Gustav Alfred Julius Meyer (5 October 1891 – 11 April 1945) was a Nazi Party official and politician. He joined the Nazi Party in 1928 and was the Gauleiter of North Westphalia from 1931 to 1945, the Oberpräsident of the Province of Westphalia from 1938 to 1945 and the Reichsstatthalter of Lippe and Schaumburg-Lippe from 1933 to 1945.

By the time of his death at the end of World War II in Europe, he was a State Secretary and Deputy Reichsminister in the Reich Ministry for the Occupied Eastern Territories (Reichsministerium für die Besetzten Ostgebiete or Ostministerium). He represented the ministry with Georg Leibbrandt in the January 1942 Wannsee Conference, at which the genocidal Final Solution to the Jewish Question was planned.
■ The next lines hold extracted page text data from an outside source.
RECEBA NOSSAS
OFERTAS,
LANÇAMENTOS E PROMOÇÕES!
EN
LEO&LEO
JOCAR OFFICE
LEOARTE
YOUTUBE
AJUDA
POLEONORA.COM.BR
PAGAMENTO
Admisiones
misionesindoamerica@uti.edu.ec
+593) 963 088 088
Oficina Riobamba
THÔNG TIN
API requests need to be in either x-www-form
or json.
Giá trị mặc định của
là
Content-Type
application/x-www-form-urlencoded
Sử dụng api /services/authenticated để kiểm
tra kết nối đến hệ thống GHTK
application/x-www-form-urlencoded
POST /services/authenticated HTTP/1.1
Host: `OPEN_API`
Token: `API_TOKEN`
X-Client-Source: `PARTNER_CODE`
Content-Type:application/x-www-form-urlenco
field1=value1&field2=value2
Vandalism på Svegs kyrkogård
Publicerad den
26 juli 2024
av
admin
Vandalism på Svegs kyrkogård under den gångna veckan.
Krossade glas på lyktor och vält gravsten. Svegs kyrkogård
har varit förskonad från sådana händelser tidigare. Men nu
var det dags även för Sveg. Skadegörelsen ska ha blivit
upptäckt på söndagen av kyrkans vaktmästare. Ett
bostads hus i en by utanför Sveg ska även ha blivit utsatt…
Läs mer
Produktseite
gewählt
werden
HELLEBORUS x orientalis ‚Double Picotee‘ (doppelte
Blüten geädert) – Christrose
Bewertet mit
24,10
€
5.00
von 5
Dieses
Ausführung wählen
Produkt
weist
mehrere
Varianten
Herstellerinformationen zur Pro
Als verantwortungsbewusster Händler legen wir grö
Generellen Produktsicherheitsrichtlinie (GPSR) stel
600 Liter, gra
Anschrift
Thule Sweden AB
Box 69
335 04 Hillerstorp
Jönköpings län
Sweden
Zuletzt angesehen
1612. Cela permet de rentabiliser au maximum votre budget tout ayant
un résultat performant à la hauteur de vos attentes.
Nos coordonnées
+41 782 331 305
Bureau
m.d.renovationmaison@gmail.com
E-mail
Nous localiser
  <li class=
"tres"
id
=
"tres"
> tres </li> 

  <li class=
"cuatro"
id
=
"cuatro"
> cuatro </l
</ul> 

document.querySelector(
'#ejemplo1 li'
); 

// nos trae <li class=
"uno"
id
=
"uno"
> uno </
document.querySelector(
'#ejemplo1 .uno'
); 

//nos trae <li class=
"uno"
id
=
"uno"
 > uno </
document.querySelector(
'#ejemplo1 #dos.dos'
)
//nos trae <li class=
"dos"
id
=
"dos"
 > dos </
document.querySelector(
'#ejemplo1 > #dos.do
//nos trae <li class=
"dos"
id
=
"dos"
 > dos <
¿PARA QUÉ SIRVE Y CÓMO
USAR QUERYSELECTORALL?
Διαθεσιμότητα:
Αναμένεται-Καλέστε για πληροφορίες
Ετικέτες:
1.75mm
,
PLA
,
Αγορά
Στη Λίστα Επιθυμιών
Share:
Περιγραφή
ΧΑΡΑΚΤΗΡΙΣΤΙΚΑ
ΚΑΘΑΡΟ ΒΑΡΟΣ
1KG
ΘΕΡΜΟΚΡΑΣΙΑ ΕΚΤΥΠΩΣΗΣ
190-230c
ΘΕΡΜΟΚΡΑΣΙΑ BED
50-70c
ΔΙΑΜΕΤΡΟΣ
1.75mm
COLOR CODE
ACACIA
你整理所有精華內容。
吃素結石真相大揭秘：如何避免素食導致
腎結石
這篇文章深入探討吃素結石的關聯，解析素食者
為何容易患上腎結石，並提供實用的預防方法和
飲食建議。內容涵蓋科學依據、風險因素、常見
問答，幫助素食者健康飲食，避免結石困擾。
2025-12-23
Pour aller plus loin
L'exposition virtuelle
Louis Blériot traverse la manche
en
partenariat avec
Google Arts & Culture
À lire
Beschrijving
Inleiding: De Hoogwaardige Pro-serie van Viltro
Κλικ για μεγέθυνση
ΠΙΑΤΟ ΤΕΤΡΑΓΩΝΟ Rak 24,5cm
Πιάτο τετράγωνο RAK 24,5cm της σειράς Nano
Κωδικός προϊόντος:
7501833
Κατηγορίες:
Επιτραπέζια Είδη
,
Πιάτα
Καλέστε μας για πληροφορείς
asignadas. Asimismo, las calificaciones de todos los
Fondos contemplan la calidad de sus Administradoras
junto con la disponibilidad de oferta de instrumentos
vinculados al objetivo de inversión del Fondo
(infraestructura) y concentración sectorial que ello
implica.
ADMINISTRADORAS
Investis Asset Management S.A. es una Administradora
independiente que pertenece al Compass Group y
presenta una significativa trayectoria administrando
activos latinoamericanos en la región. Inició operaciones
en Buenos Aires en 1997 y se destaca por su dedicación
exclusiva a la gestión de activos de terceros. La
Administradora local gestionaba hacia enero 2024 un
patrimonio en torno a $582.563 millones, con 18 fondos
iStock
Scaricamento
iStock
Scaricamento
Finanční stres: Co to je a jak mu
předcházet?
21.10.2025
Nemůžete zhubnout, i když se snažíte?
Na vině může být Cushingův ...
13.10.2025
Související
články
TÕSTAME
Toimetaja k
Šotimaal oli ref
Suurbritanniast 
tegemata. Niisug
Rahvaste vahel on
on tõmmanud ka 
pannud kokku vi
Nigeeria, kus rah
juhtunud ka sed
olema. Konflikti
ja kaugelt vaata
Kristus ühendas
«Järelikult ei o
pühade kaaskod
Meyer committed suicide in April 1945.

Early life 

Meyer was born in Göttingen, the son of a Prussian civil servant who was stationed in Göttingen due to his official duties. The middle-class family was originally from Essen. He was educated at the Gymnasium in Soest, graduating in 1911.

In 1912 he became a Fahnenjunker (cadet officer) with Infantry Regiment 68 (Koblenz), passing his officer exam in 1913 and being promoted to Leutnant. During World War I he fought with Infantry Regiment 363 on the Western Front, earning the Iron Cross First and Second Class and the Wound Badge. Promoted to Oberleutnant in June 1916, he was wounded and captured by the French in April 1917. This experience, according to Meyer, was especially traumatic and left him with a hatred against France. Released from captivity in March 1920, the downsized Reichswehr had no use for him and he left the army in October with the rank of Hauptmann (Captain).

After the war, Meyer studied jurisprudence and political science at the Universities of Bonn and then Würzburg. He graduated with a PhD in 1922 and joined the legal department of a Gelsenkirchen mining firm. In 1924, he joined the local Masonic lodge. Meyer was also the chairman of the local Kyffhäuserbund unit. He married Dorothee Capell in 1925 and had five daughters with her.

Third Reich 

In April 1928, Meyer joined the Nazi Party. The party was still extremely weak in Westphalia during the late 1920s, and had only circa three hundred members in the city of Gelsenkirchen during this period. In less than a year Meyer rose to the position of Ortsgruppenleiter (Local Group Leader) and in November 1929 he was promoted to Bezirksleiter (District Leader) of the Emscher-Lippe district within Westphalia. In November 1929, he was also elected as the only Nazi party representative to the Gelsenkirchen city council.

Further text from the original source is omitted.